Living under a dictatorial regime has its drawbacks, one of the worst of which is the lack of freedom of expression. Tunisia and North Korea competed for the number one spot in the “Repression” rankings. Why buy a newspaper when the same nonsense spewed forth day in and day out? Information went through secondary channels, especially the téléphone arabe (gossip), which could be surprisingly accurate thanks to a persistent oral culture coexisting with a more easily controlled written culture. In oral traditions, the sources are important. Here's how it works (fill in the blanks):
Tunisian 1: I heard that Ben Ali Baba & his 400 thieves went to__ and did__.
Tunisian 2: Well, here's what I heard that Ben Ali Baba did, he ___.
Tunisian 1: What's your source?
Tunisian 2: My source is___.
Tunisian 1: Well, my source is better, it's___.
So whoever produces the best source, the source closest to the story, wins. It's a self-correcting mechanism that works amazingly well. By the way, the last dictator's name is Ben Ali. I couldn't resist the "Ali Baba and his 40 thieves" reference.

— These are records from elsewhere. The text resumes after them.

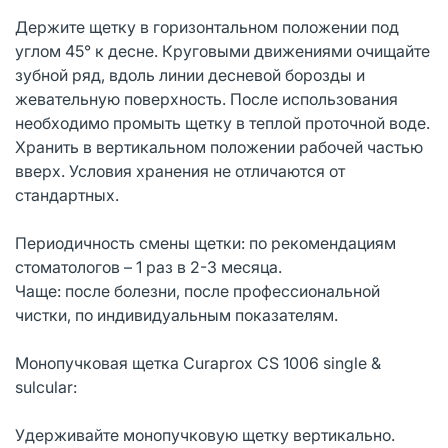
Держите щетку в горизонтальном положении под
углом 45° к десне. Круговыми движениями очищайте
зубной ряд, вдоль линии десневой борозды и
жевательную поверхность. После использования
необходимо промыть щетку в теплой проточной воде.
Хранить в вертикальном положении рабочей частью
вверх. Условия хранения не отличаются от
стандартных.
Периодичность смены щетки: по рекомендациям
стоматологов – 1 раз в 2-3 месяца.
Чаще: после болезни, после профессиональной
чистки, по индивидуальным показателям.
Монопучковая щетка Curaprox CS 1006 single &
sulcular:
Удерживайте монопучковую щетку вертикально.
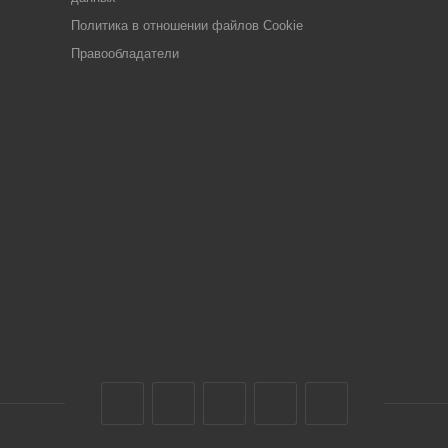
Политика в отношении файлов Cookie
Правообладатели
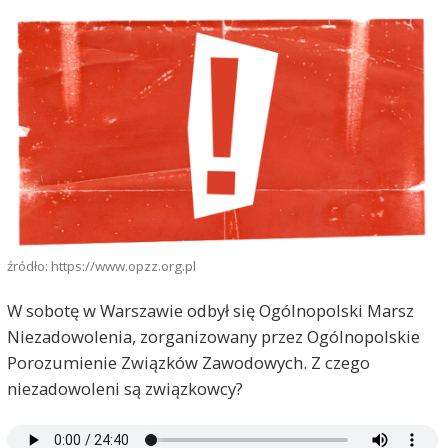
źródło: https://www.opzz.org.pl
W sobotę w Warszawie odbył się Ogólnopolski Marsz
Niezadowolenia, zorganizowany przez Ogólnopolskie
Porozumienie Związków Zawodowych. Z czego
niezadowoleni są związkowcy?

Newspapers, magazines, radio and TV were all affected. Graduating lycée (high school) students--who are assigned their major and campus--listed journalism toward the end of their preferences, if not their last choice. They were to be pitied if assigned to journalism. In the universities, the regime’s heavy-handed policies tainted intellectual circles as well. Knowledge was adulterated while history was erased and re-written. Everyone knew what had to be said to keep a job—or what could not be said. The arts of innuendo and self-censorship became second nature. And if you were not a member of the one ruling party, then your chances for promotion in your career became nil, unless you were self-employed.

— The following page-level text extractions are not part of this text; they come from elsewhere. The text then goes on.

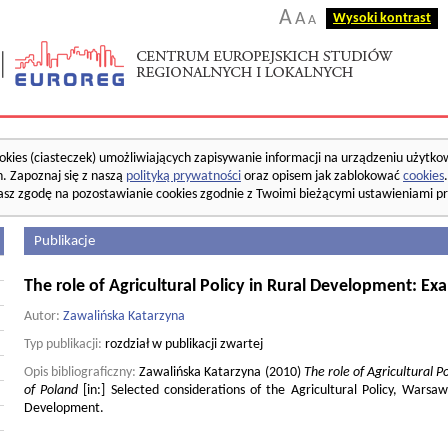
A
A
Wysoki kontrast
A
okies (ciasteczek) umożliwiających zapisywanie informacji na urządzeniu użytko
. Zapoznaj się z naszą
polityką prywatności
oraz opisem jak zablokować
cookies
asz zgodę na pozostawianie cookies zgodnie z Twoimi bieżącymi ustawieniami pr
Publikacje
The role of Agricultural Policy in Rural Development: E
Autor:
Zawalińska Katarzyna
Typ publikacji:
rozdział w publikacji zwartej
Opis bibliograficzny:
Zawalińska Katarzyna (2010)
The role of Agricultural 
of Poland
[in:] Selected considerations of the Agricultural Policy, Warsaw
Development.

And so, I began to wonder about the proverb referring to the pen and the sword. Would “Might is Right” win the day? However, being a rather straightforward and uncomplicated person (right is right and wrong is wrong), I continued to believe in Truth and channeled my indignation into an art quilt.
The Pen (April 1996, 36"x50", 90cmx1m24), machine pieced and quilted, hand embroidered. The idea for the image of the pen developed from some cards I had drawn.
I had been playing with dots and spirals as a design element.
For those who know something about embroidery, the pen is made of hundreds of French knots, just French knots. I carried this project around with me for three years...and haven't done a French knot since. (To be continued)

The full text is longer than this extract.